To test this claim, we investigated how perceivers recognized
novel objects that corresponded to distinct perceptual
classes. Recognition performance was found to be viewpoint-dependent
despite the fact that individual objects were composed
of relatively discriminable features and parts. We also
obtained evidence that perceivers were able to generalize
from known instances of a perceptual class to unknown
instances of that same class, but, again critically, only
at familiar viewpoints. Thus, it appears that viewpoint-dependent
recognition procedures are not limited to item-specific
recognition, but rather include mechanisms for identification
at more general categorical levels.
The fact that perceivers can recognize objects at multiple
categorical levels has important implications for how
we understand apparent dissociations based on object class.
In particular, it has been argued that face and non-face
object recognition is subserved by separable systems.
Three sources of evidence are cited in favor of this stance:
behavioral effects that are face-specific; brain imaging
studies that show a specific neural substrate for face
processing-the "face area"; and brain-injured prosopagnosic
patients that appear disproportionately impaired at face
recognition relative to non-face object recognition. Studies
producing such evidence, however, have typically compared
the recognition of faces to the recognition of common
objects without controlling for either the level of categorization
or the level of expertise across stimulus classes.
To address these confounds we designed a set of novel
objects, "Greebles," that formed a hierarchically organized
homogeneous class similar to that formed by faces. We
then used these objects to test one of the most widely
cited pieces of behavioral evidence for face-specific
mechanisms "configurable sensitivity."
In a part recognition task we found that Greeble experts,
but not Greeble novices, showed a pattern of configurable
sensitivity similar to that observed for faces. We also
used brain-imaging studies (fMRI) to investigate the neural
substrates mediating visual recognition. In a study using
common non-face objects we found that the brain regions
associated with face processing were similarly active
for within-category recognition judgments. This common
pattern indicates that it was the specificity of face
recognition, not the class per se that led to enhanced
activity in the face area.
In a second study we imaged Greeble novices and Greeble
experts and found that the experts, but again not the
novices, showed enhanced activity in the face area, even
when this region was defined individually for each subject.

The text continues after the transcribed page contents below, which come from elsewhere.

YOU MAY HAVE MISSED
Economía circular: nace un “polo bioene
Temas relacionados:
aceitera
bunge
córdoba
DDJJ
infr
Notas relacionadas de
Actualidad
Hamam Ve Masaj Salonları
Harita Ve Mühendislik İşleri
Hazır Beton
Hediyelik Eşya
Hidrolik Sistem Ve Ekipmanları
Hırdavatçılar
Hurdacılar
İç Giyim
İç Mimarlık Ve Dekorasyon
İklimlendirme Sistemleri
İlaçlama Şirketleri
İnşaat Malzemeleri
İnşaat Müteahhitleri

Finally, we used Greebles and other non-face objects to
explore prosopagnosic subjects' sensitivity to different
levels of categorization.
Crucially, we used measures that took into account possible
biases and differences in the effort spent recognizing
different stimulus classes. Across several experiments
we found that, independent of object category, prosopagnosic
subjects were far more sensitive to the manipulation of
the level of categorization as compared to control subjects.

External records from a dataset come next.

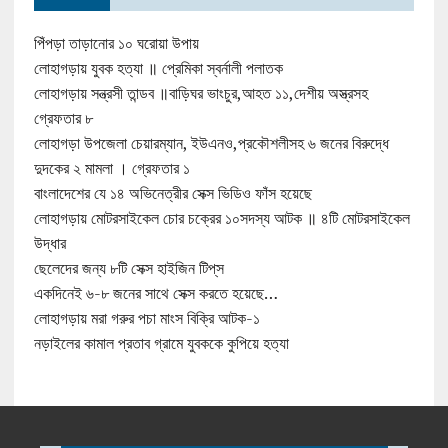
পিঁপড়া তাড়ানোর ১০ ঘরোয়া উপায়
লোহাগড়ায় যুবক হত্যা ॥ প্রেমিকা স্বর্নালী পলাতক
লোহাগড়ায় সন্ত্রসী তান্ডব ॥বাড়িঘর ভাংচুর,আহত ১১,দেশীয় অস্ত্রসহ
গ্রেফতার ৮
লোহাগড়া উপজেলা চেয়ারম্যান, ইউএনও,প্রকৌশলীসহ ৬ জনের বিরুদ্ধে
দুদকের ২ মামলা । গ্রেফতার ১
বাংলাদেশের যে ১৪ অভিনেত্রীর সেক্স ভিডিও ফাঁস হয়েছে
লোহাগড়ায় মোটরসাইকেল চোর চক্রের ১০সদস্য আটক ॥ ৪টি মোটরসাইকেল
উদ্ধার
ছেলেদের জন্য ৮টি সেক্স হাইজিন টিপ্‌স
একদিনেই ৬-৮ জনের সাথে সেক্স করতে হয়েছে…
লোহাগড়ায় মরা গরুর পচা মাংস বিক্রি আটক-১
নড়াইলের কামাল প্রতাব গ্রামে যুবককে কুপিয়ে হত্যা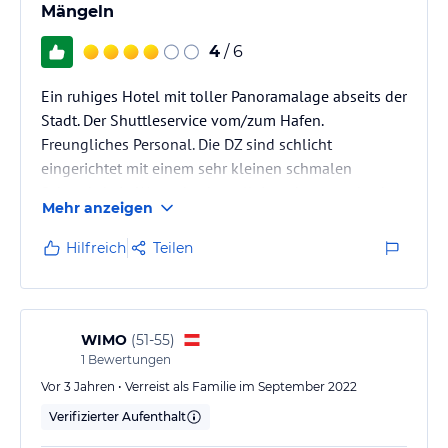
Mängeln
4
/ 6
Ein ruhiges Hotel mit toller Panoramalage abseits der
Stadt. Der Shuttleservice vom/zum Hafen.
Freungliches Personal. Die DZ sind schlicht
eingerichtet mit einem sehr kleinen schmalen
Schrank, kein Wasserkocher, allein geht es noch, aber
Mehr anzeigen
zu zweit wäre es richtig problematisch.
Hilfreich
Teilen
WIMO
(
51-55
)
1
Bewertungen
Vor 3 Jahren • Verreist als Familie im September 2022
Verifizierter Aufenthalt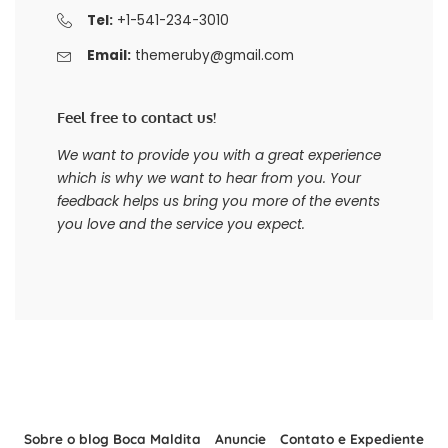
Tel:
+1-541-234-3010
Email:
themeruby@gmail.com
Feel free to contact us!
We want to provide you with a great experience
which is why we want to hear from you. Your
feedback helps us bring you more of the events
you love and the service you expect.
Sobre o blog Boca Maldita
Anuncie
Contato e Expediente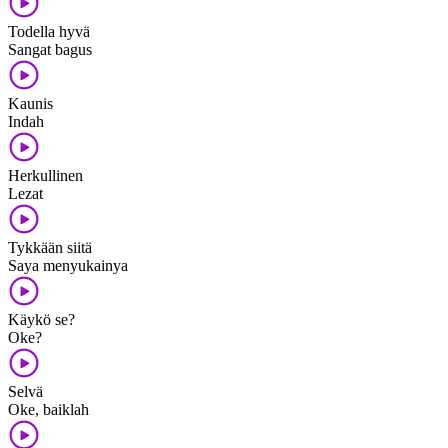
Todella hyvä
Sangat bagus
Kaunis
Indah
Herkullinen
Lezat
Tykkään siitä
Saya menyukainya
Käykö se?
Oke?
Selvä
Oke, baiklah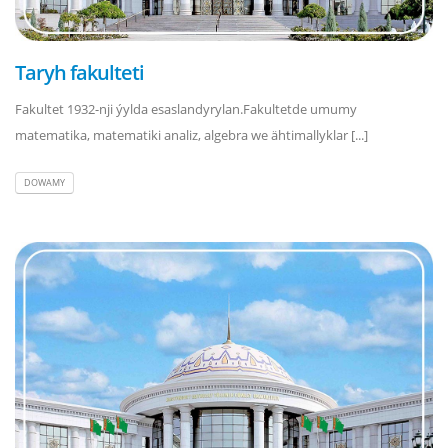
Taryh fakulteti
Fakultet 1932-nji ýylda esaslandyrylan.Fakultetde umumy
matematika, matematiki analiz, algebra we ähtimallyklar [...]
DOWAMY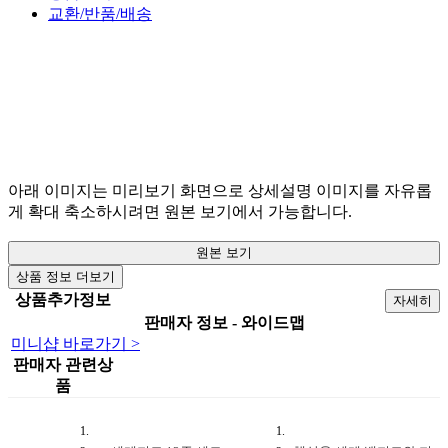
교환/반품/배송
아래 이미지는 미리보기 화면으로 상세설명 이미지를 자유롭
게 확대 축소하시려면 원본 보기에서 가능합니다.
원본 보기
상품 정보 더보기
상품추가정보
자세히
판매자 정보 - 와이드맵
미니샵 바로가기 >
판매자 관련상
품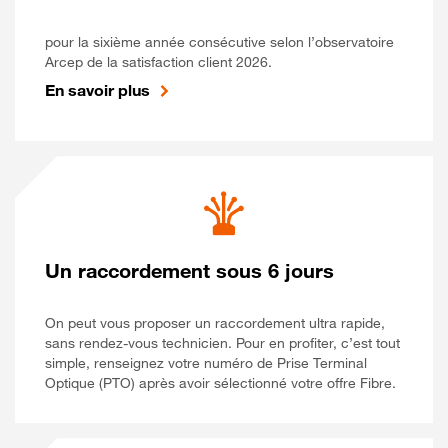
pour la sixième année consécutive selon l’observatoire
Arcep de la satisfaction client 2026.
En savoir plus
Un raccordement sous 6 jours
On peut vous proposer un raccordement ultra rapide,
sans rendez-vous technicien. Pour en profiter, c’est tout
simple, renseignez votre numéro de Prise Terminal
Optique (PTO) après avoir sélectionné votre offre Fibre.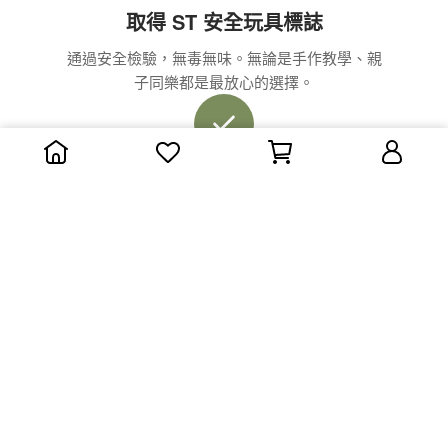
取得 ST 安全玩具標誌
通過安全檢驗，無毒無味。無論是手作教學、親
子同樂都是最放心的選擇。
新手友善快速成型
不需複雜工具與專業窯燒，室溫靜置 25 分鐘即
可快速脫模，人人都能輕鬆上手。
最適合手作與教育的夥伴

Thus, apparent face recognition deficits may be better
explained as deficits in recognizing objects at more specific
levels of discrimination.
Taken together, our behavioral, imaging, and neuropsychological
work serves to implicate both the level of categorization
and the level of perceptual expertise as important factors
in visual recognition tasks. It is our hypothesis that
the interaction of these two factors is sufficient to
explain the apparent specialization of face recognition
mechanisms. Overall, there appears to be little reason
to posit separable recognition systems along the lines
of viewpoint dependency, level of categorization, or stimulus
class. Rather, humans appear to have a single highly adaptable
visual recognition system that can be fine-tuned by experience
to support a spectrum of recognition behaviors. Although
there is clearly much work to be done, we have begun to
illuminate some of the properties of this remarkable system.